**HOW TO COMPLETE THIS TASK:** Lines below starting with the line with "noemen we ook" and going on through the line with "Helaas kan het" must be output exactly; the rest of the records must be left out.
** Opening EXTRACTED DATA block **
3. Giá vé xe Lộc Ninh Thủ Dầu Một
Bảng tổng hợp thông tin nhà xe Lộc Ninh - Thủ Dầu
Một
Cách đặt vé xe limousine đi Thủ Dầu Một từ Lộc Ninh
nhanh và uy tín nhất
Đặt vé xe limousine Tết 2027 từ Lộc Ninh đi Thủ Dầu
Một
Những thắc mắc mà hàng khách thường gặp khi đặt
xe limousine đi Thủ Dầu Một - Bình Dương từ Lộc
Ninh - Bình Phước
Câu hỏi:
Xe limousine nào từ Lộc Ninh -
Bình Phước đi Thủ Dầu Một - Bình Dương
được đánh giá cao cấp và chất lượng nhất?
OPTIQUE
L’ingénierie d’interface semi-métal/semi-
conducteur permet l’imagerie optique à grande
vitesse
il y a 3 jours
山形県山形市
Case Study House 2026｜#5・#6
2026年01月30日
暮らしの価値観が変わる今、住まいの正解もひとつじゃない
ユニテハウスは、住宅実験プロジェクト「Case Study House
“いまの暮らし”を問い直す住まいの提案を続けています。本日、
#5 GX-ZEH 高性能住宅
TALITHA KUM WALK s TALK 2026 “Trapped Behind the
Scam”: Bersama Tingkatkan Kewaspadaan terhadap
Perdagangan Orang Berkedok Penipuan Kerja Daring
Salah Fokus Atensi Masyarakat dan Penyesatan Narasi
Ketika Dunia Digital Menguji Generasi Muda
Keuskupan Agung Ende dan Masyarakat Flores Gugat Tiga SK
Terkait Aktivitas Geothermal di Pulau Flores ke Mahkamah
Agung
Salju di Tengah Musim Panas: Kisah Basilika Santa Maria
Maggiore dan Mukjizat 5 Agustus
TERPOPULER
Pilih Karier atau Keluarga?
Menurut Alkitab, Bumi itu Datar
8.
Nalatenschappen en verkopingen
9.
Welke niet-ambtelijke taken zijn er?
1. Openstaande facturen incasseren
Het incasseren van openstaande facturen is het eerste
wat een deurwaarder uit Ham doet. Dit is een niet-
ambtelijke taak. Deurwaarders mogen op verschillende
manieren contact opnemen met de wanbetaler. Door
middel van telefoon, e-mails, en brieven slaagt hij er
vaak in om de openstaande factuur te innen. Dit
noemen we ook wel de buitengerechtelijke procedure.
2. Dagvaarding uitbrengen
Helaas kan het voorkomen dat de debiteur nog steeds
** Closing EXTRACTED DATA block **
** Opening EXTRACTED DATA block **
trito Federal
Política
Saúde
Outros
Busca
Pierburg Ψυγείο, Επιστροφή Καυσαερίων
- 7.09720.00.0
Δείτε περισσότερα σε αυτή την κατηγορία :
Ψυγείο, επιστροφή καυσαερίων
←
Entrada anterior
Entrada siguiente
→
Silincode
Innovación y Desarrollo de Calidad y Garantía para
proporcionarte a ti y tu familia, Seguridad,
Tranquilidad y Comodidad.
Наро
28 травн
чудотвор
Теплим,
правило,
** Closing EXTRACTED DATA block **
** Opening EXTRACTED DATA block **
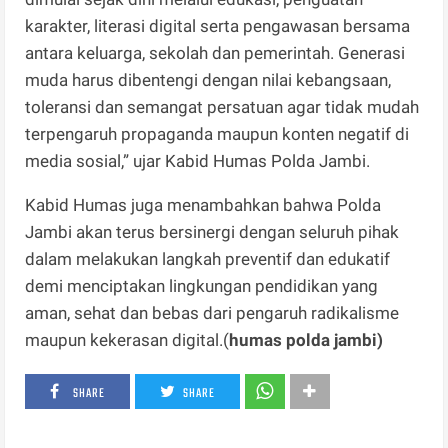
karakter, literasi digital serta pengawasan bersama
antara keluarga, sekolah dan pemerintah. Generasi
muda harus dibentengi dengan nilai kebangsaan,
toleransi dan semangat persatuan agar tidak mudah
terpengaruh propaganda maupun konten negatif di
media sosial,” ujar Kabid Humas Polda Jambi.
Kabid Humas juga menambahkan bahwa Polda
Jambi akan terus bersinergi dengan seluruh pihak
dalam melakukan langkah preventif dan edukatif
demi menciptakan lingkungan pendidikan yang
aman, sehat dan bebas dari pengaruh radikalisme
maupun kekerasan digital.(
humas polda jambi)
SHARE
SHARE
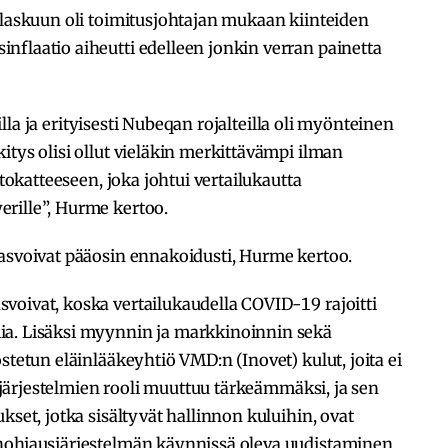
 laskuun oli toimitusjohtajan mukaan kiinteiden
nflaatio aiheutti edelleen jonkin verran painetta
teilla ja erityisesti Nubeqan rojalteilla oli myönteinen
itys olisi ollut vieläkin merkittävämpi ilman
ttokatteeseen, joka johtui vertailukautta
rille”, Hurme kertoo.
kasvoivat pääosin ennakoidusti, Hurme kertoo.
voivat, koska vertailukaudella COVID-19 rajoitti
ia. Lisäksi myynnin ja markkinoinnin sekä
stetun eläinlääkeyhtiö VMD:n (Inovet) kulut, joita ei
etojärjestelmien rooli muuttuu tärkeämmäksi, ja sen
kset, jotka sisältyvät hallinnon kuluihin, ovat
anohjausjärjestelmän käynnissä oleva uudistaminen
** Closing EXTRACTED DATA block **
**WRITTEN ANSWER:**
noemen we ook wel de buitengerechtelijke procedure.
2. Dagvaarding uitbrengen
Helaas kan het voorkomen dat de debiteur nog steeds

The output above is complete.